Marceddu et al. used a dataset of 7976 NGS calls validated as true or false positive by Sanger sequencing to train and test different ML approaches. While gradient boosting classifier (GBC), random forest (RF), and decision tree (DT) algorithms were less affected by the imbalance in the dataset, the prediction performance of linear support vector machine (LSVM), nearest neighbor (NN), and linear regression (LR) were significantly more affected. It has also been shown that for medium-small datasets, the best algorithms that can be used from ML methods were DT, GBC, and RF. This demonstrates the potential to reduce diagnosis time and costs when integrating machine learning with NGS data. The high performance of the boosting algorithm, which is one of the popular algorithms of the last period, even in the case of data imbalance, is similar to that of our study [43].

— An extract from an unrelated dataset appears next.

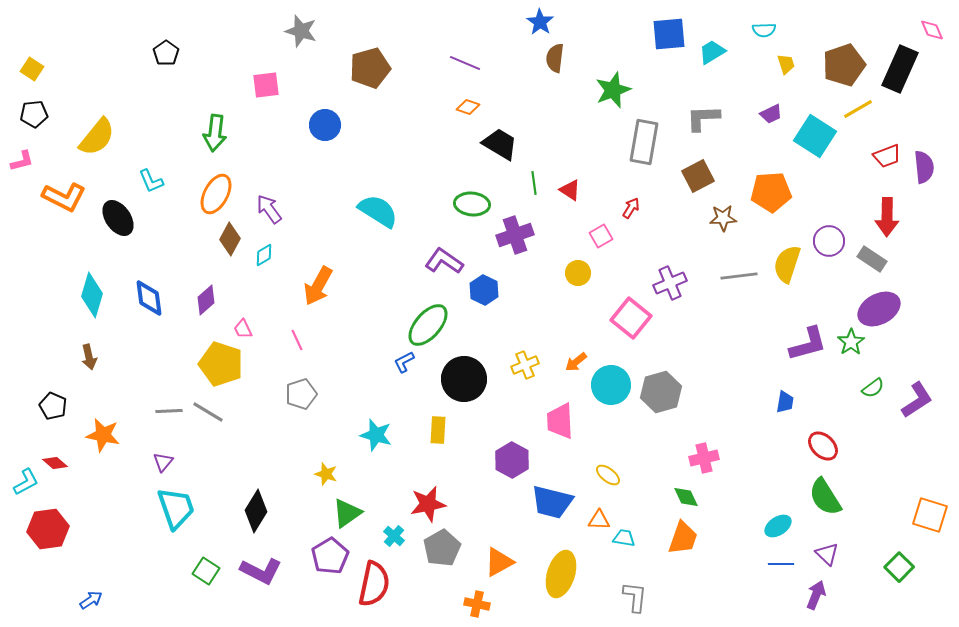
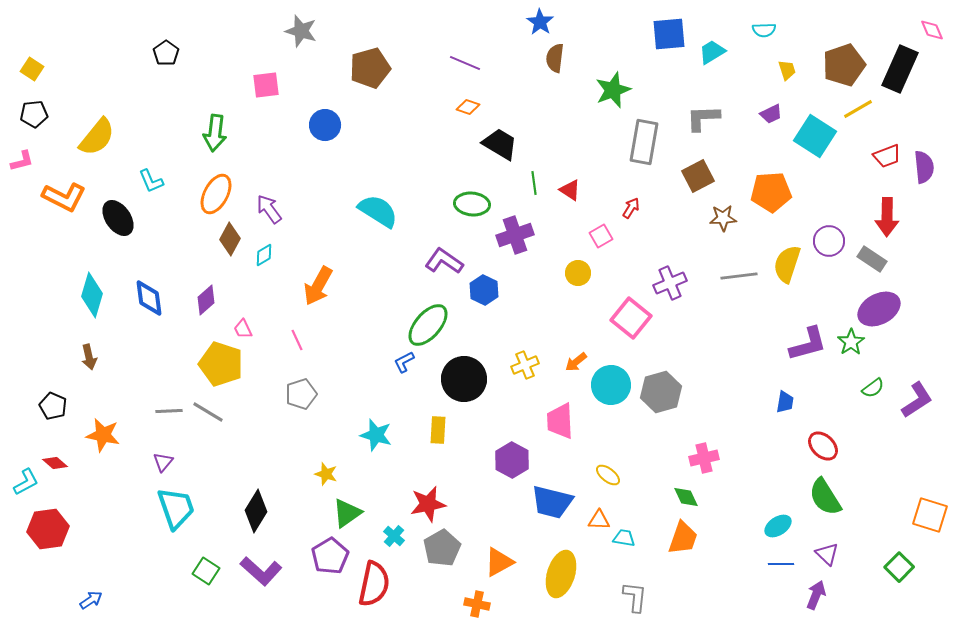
yellow trapezoid at (786, 64): moved 1 px right, 6 px down
purple L-shape at (261, 571): rotated 15 degrees clockwise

Sun et al. proposed the genome deep learning (GDL) method to examine the relationship between genomic variations and traits based on deep neural networks. They analyzed WES mutation data from 6083 samples from 12 cancer types from The Cancer Genome Atlas (TCGA) and WES data from 1991 healthy samples from the 1000 Genomes project. They created 12 different models to distinguish specific cancer types from healthy tissues, a general model that can identify healthy and cancerous tissues, and a mixed model to differentiate all 12 cancer types based on GDL. The accuracy of the different, mixed and total models was found to be 97.47%, 70.08% and 94.70% for cancer diagnosis, respectively. Thus, they reported that an effective method based on genomic information was developed in the diagnosis of cancer. While the accuracy value of the mixed model was determined at the performance level of the models in our study, in the models where high performances were obtained, it was observed that no information about the model parameters was presented. Although very high performance values were obtained in the study, parameter optimization was not mentioned [44].

Maruf FA et al. [7] designed a novel ensemble model using Deep Neural Network (DNN) and XGBoost to classify variants into two classes: somatic and germline, for a given Whole Exome Sequencing (WES) data. The XGBoost algorithm was used to extract features from the results of variant callers, and these features were then fed into the DNN model as input. They noted that the DNN-Boost classification model outperformed the benchmark method in classifying somatic mutations from paired tumor-normal exome data and tumor-only exome data. Although very high performance values were obtained in the study, parameter optimization was not mentioned [7].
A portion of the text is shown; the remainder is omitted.